To impugn @SenatorDurbin‘s integrity is disgraceful. Whether you agree with him on the issues or not, he is one of the most honorable members of the Senate.
— Chuck Schumer (@SenSchumer) January 14, 2018
On Thursday, the White House was slow to deny that President Trump had used the term “shithole countries.” On Friday, President Donald Trump denied using the term, though he acknowledged using “tough” language. CNN reported on Saturday that Trump had taken a “victory lap” by calling friends and advisers to gauge the effect of the “shithole countries” remark, but did not quote him actually admitting that he had used the term.
Thus far, the only person actually in the meeting who has claimed publicly that Trump made that specific remark is Sen. Durbin.
Sen. Lindsey Graham (R-SC), who collaborated with Durbin on a bipartisan proposal to legalize the Deferred Action for Childhood Arrivals (DACA) program — one the president reportedly rejected in the meeting — issued a statement Thursday that was widely taken as corroborating Durbin’s claims.
Graham — who referred to countries from which illegal aliens were fleeing as “hellholes” at a Senate hearing in 2013 — said Thursday: “Following comments by the President, I said my piece directly to him yesterday. The President and all those attending the meeting know what I said and how I feel.”
Notably, Graham did not actually repeat Durbin’s incendiary claims, but rather that he “appreciate[d] Senator Durbin’s statements.” However, the media interpreted that as a confirmation of Trump’s alleged comments.

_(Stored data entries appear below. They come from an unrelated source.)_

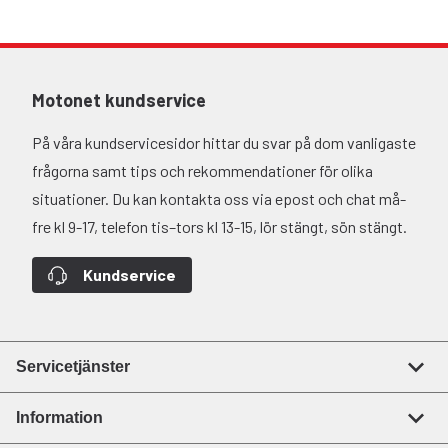
Motonet kundservice
På våra kundservicesidor hittar du svar på dom vanligaste
frågorna samt tips och rekommendationer för olika
situationer. Du kan kontakta oss via epost och chat må-
fre kl 9-17, telefon tis–tors kl 13-15, lör stängt, sön stängt.
Kundservice
Servicetjänster
Information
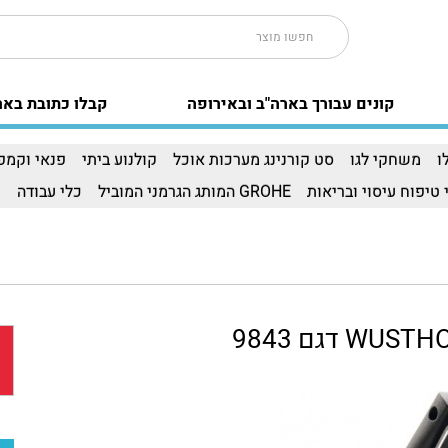
קונים עבורך בארה"ב ובאירופה
קבלו כתובת באר
ו
משחקי לגו
סט קורנינג מערכות אוכל
קולנוע ביתי
פנאי וקמפי
 טיפוח עיסוי ובריאות
GROHE המותג הגרמני המוביל
כלי עבודה
ו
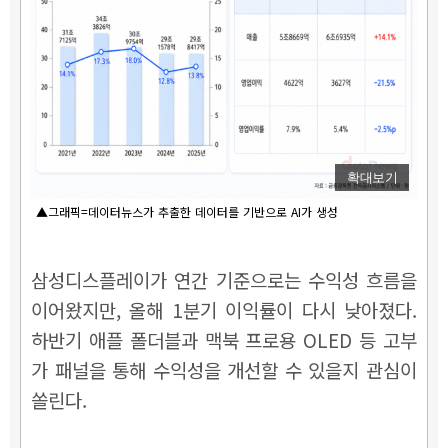
확대보기
▲그래픽=데이터뉴스가 추출한 데이터를 기반으로 AI가 생성
삼성디스플레이가 연간 기준으로는 수익성 흐름을
이어왔지만, 올해 1분기 이익률이 다시 낮아졌다.
하반기 애플 폴더블과 맥북 프로용 OLED 등 고부
가 패널을 통해 수익성을 개선할 수 있을지 관심이
쏠린다.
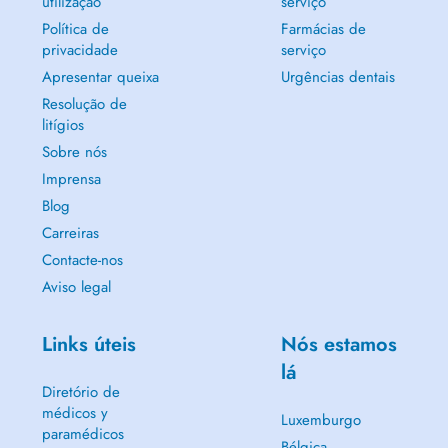
utilização
serviço
Política de
Farmácias de
privacidade
serviço
Apresentar queixa
Urgências dentais
Resolução de
litígios
Sobre nós
Imprensa
Blog
Carreiras
Contacte-nos
Aviso legal
Links úteis
Nós estamos
lá
Diretório de
médicos y
Luxemburgo
paramédicos
Bélgica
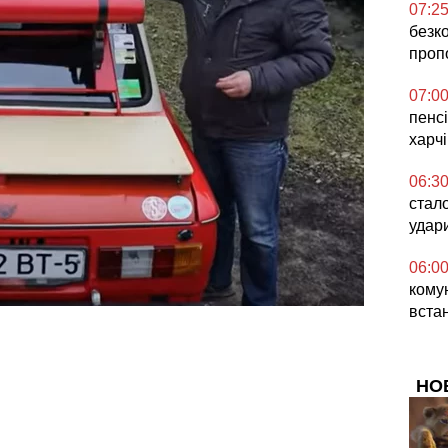
07:2
безк
проп
07:0
пенсі
харч
06:3
стал
удар
06:0
комун
вста
НО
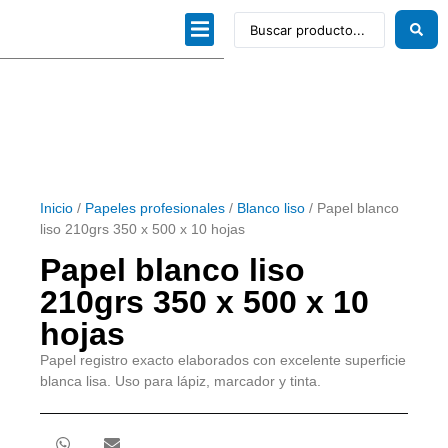
Dibujo técnico
Papeles profesionales
Linea Artística
Kits / Editorial
Inicio
/
Papeles profesionales
/
Blanco liso
/ Papel blanco
liso 210grs 350 x 500 x 10 hojas
Papel blanco liso
210grs 350 x 500 x 10
hojas
Papel registro exacto elaborados con excelente superficie
blanca lisa. Uso para lápiz, marcador y tinta.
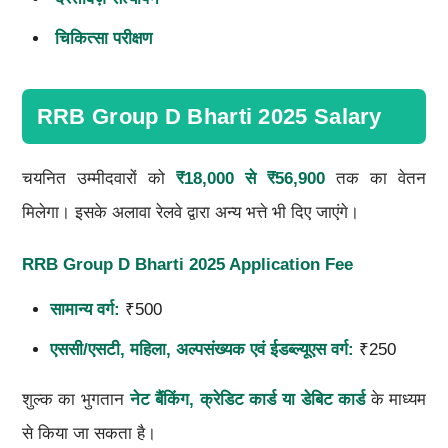
चिकित्सा परीक्षण
RRB Group D Bharti 2025 Salary
चयनित उम्मीदवारों को
₹18,000
से
₹56,900
तक का वेतन
मिलेगा। इसके अलावा रेलवे द्वारा अन्य भत्ते भी दिए जाएंगे।
RRB Group D Bharti 2025
Application Fee
सामान्य वर्ग:
₹500
एससी/एसटी
,
महिला
,
अल्पसंख्यक एवं ईडब्ल्यूएस वर्ग:
₹250
शुल्क का भुगतान
नेट बैंकिंग
,
क्रेडिट कार्ड या डेबिट कार्ड
के माध्यम
से किया जा सकता है।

Sen. Tim Scott (R-SC) told the media that Graham had privately confirmed the Washington Post‘s original account of Trump’s “shithole countries” remark. However, Graham himself has not confirmed the remark publicly.
Two other Senators in that meeting, Purdue and Tom Cotton (R-AR), disputed Durbin’s account at the time. Purdue reiterated on This Week Sunday morning that Trump had not used the phrase “shithole countries” in the meeting.
Likewise, Department of Homeland Security Secretary Kirstjen Nielsen told Fox News Sunday that she did not remember Trump saying that — though she noted that the negotiation had been “an impassioned conversation,” corroborating Trump’s defense.
In his comments to Stephanopoulos on Sunday, Purdue was referring to an event in 2013 when, during bipartisan negotiations to avert a government shutdown, Durbin claimed that a Republican leader had told President Barack Obama, “I cannot even stand to look at you.” The claim was refuted by those present, and even by then-White House Press Secretary Jay Carney.
On Thursday, in addition to claiming that Trump had said the phrase “shithole countries” several times, Durbin decreed that the phrase “chain migration” — one that he himself has used several times — was racist because it somehow evoked the chains of slavery. That suggested to critics that Durbin was, at the very least, exaggerating.